EXERCISE DIRECTIONS.
Where the string "times" occurs in a line of the data below, that line should be copied.

Stored records.
☆ ☆ ☆

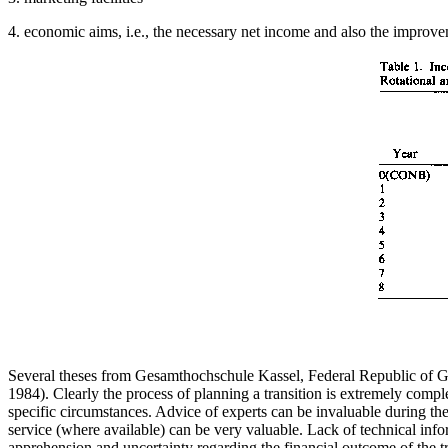
4. economic aims, i.e., the necessary net income and also the improvem
Several theses from Gesamthochschule Kassel, Federal Republic of G
1984). Clearly the process of planning a transition is extremely compl
specific circumstances. Advice of experts can be invaluable during th
service (where available) can be very valuable. Lack of technical info
apprehension and uncertainty regarding the financial outcome of the tr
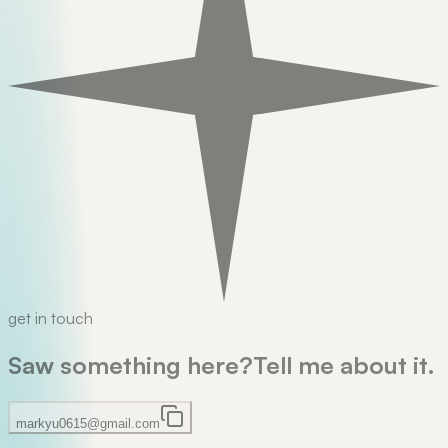
get in touch
Saw something here?
Tell me about it.
markyu0615@gmail.com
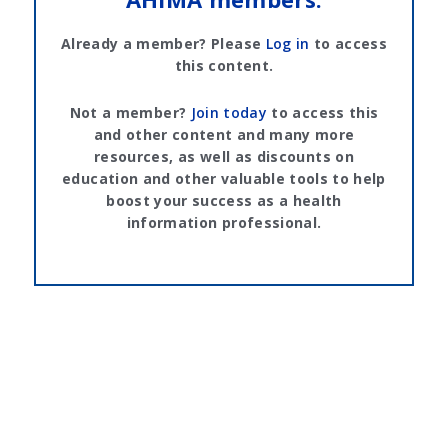
Already a member? Please
Log in
to access
this content.
Not a member?
Join today
to access this
and other content and many more
resources, as well as discounts on
education and other valuable tools to help
boost your success as a health
information professional.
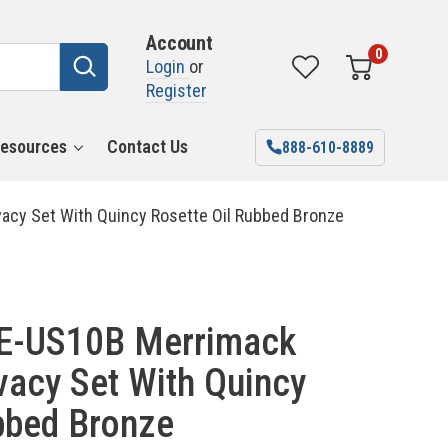
Account
0
Login
or
Register
esources
Contact Us
888-610-8889
acy Set With Quincy Rosette Oil Rubbed Bronze
E-US10B Merrimack
vacy Set With Quincy
bbed Bronze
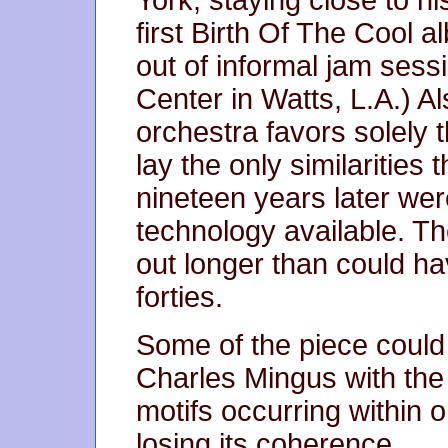
York, staying close to hi
first Birth Of The Cool 
out of informal jam sess
Center in Watts, L.A.) Als
orchestra favors solely 
lay the only similaritie
nineteen years later were
technology available. Th
out longer than could h
forties.
Some of the piece could
Charles Mingus with th
motifs occurring within 
losing its coherence.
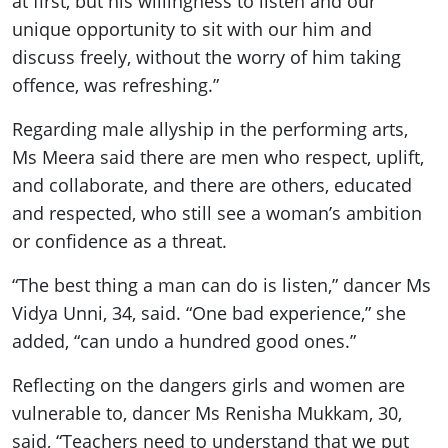
at first, but his willingness to listen and our
unique opportunity to sit with our him and
discuss freely, without the worry of him taking
offence, was refreshing.”
Regarding male allyship in the performing arts,
Ms Meera said there are men who respect, uplift,
and collaborate, and there are others, educated
and respected, who still see a woman’s ambition
or confidence as a threat.
“The best thing a man can do is listen,” dancer Ms
Vidya Unni, 34, said. “One bad experience,” she
added, “can undo a hundred good ones.”
Reflecting on the dangers girls and women are
vulnerable to, dancer Ms Renisha Mukkam, 30,
said, “Teachers need to understand that we put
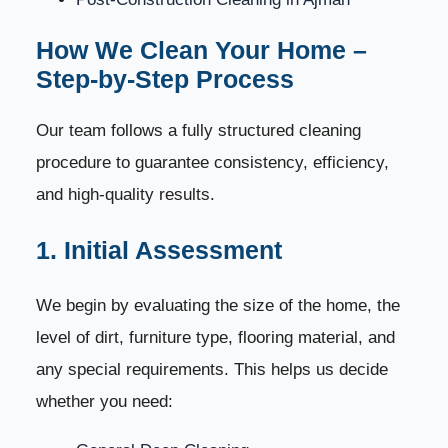
Book Your House Cleaning Today
78
How We Clean Your Home –
Step-by-Step Process
House Cleaning FAQs – Everything You Need to
79
Know
Our team follows a fully structured cleaning
1. How long does house cleaning take?
procedure to guarantee consistency, efficiency,
80
and high-quality results.
2. Do cleaners bring their own cleaning equipment?
81
1. Initial Assessment
3. Are your cleaning products safe for children and
82
pets?
We begin by evaluating the size of the home, the
4. Do you offer hourly cleaning services?
level of dirt, furniture type, flooring material, and
83
any special requirements. This helps us decide
5. What is included in deep house cleaning?
84
whether you need:
6. Can you clean homes after construction or
85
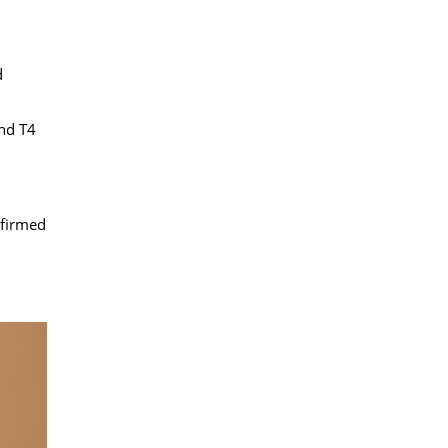
d
and T4
nfirmed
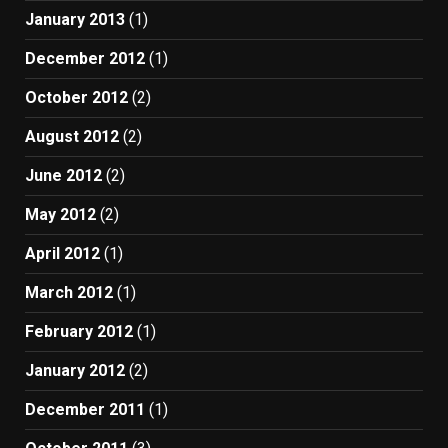
January 2013
(1)
December 2012
(1)
October 2012
(2)
August 2012
(2)
June 2012
(2)
May 2012
(2)
April 2012
(1)
March 2012
(1)
February 2012
(1)
January 2012
(2)
December 2011
(1)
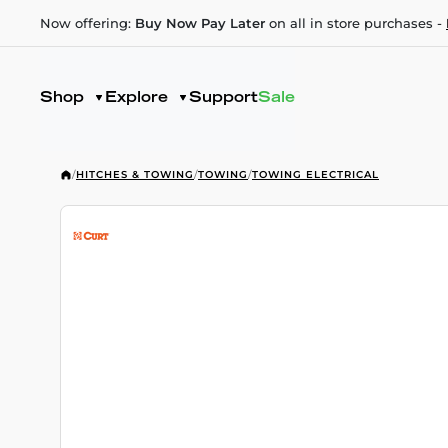
Now offering:
Buy Now Pay Later
on all in store purchases -
Shop
Explore
Support
Sale
/
HITCHES & TOWING
/
TOWING
/
TOWING ELECTRICAL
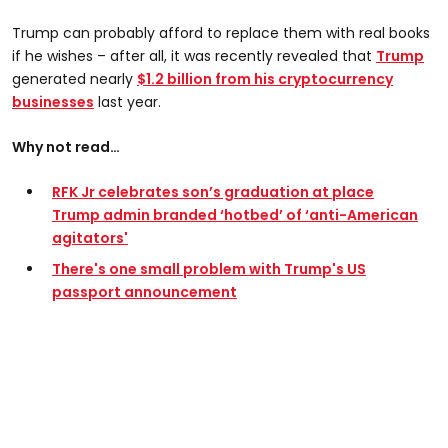
Trump can probably afford to replace them with real books
if he wishes – after all, it was recently revealed that
Trump
generated nearly
$1.2 billion from his cryptocurrency
businesses
last year.
Why not read…
RFK Jr celebrates son’s graduation at place
Trump admin branded ‘hotbed’ of ‘anti-American
agitators'
There's one small problem with Trump's US
passport announcement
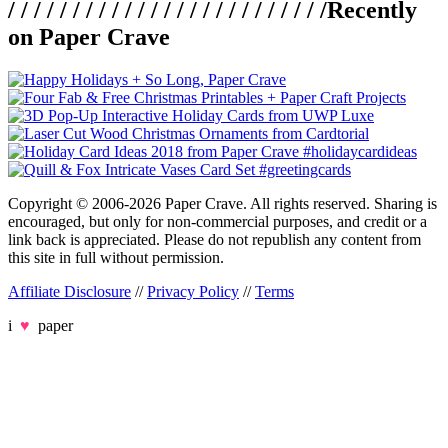
/ / / / / / / / / / / / / / / / / / / / / / / / /
Recently
on Paper Crave
Copyright © 2006-2026 Paper Crave. All rights reserved. Sharing is
encouraged, but only for non-commercial purposes, and credit or a
link back is appreciated. Please do not republish any content from
this site in full without permission.
Affiliate Disclosure
//
Privacy Policy
//
Terms
i
♥
paper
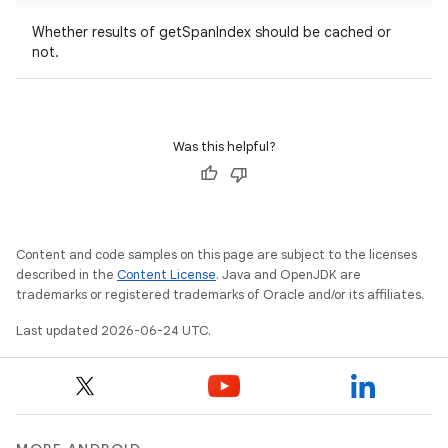
Whether results of getSpanIndex should be cached or
not.
tion
Was this helpful?
Content and code samples on this page are subject to the licenses
described in the
Content License
. Java and OpenJDK are
trademarks or registered trademarks of Oracle and/or its affiliates.
Last updated 2026-06-24 UTC.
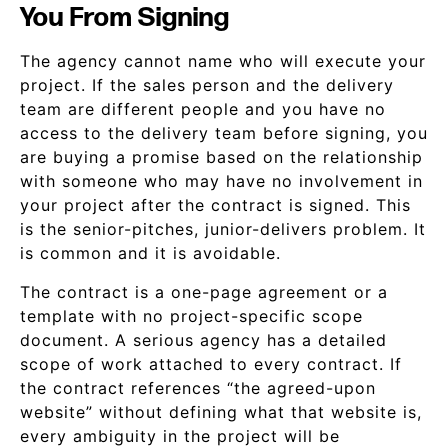
You From Signing
The agency cannot name who will execute your
project. If the sales person and the delivery
team are different people and you have no
access to the delivery team before signing, you
are buying a promise based on the relationship
with someone who may have no involvement in
your project after the contract is signed. This
is the senior-pitches, junior-delivers problem. It
is common and it is avoidable.
The contract is a one-page agreement or a
template with no project-specific scope
document. A serious agency has a detailed
scope of work attached to every contract. If
the contract references “the agreed-upon
website” without defining what that website is,
every ambiguity in the project will be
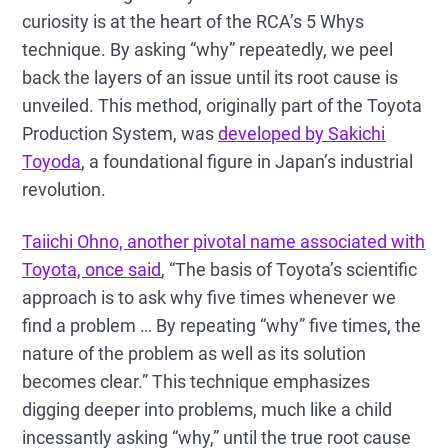
curiosity is at the heart of the RCA’s 5 Whys
technique. By asking “why” repeatedly, we peel
back the layers of an issue until its root cause is
unveiled. This method, originally part of the Toyota
Production System, was
developed by Sakichi
Toyoda
, a foundational figure in Japan’s industrial
revolution.
Taiichi Ohno, another pivotal name associated with
Toyota, once said
, “The basis of Toyota’s scientific
approach is to ask why five times whenever we
find a problem … By repeating “why” five times, the
nature of the problem as well as its solution
becomes clear.” This technique emphasizes
digging deeper into problems, much like a child
incessantly asking “why,” until the true root cause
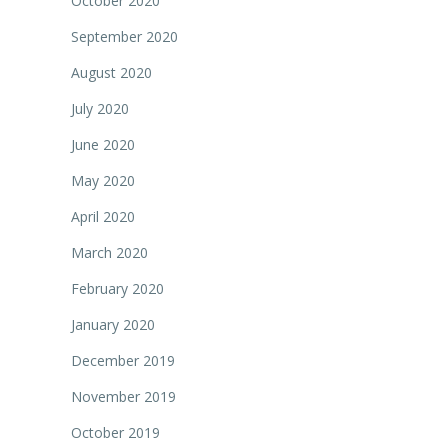
October 2020
September 2020
August 2020
July 2020
June 2020
May 2020
April 2020
March 2020
February 2020
January 2020
December 2019
November 2019
October 2019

☆ ☆ ☆

WRITTEN REPLY.
approach is to ask why five times whenever we
find a problem … By repeating “why” five times, the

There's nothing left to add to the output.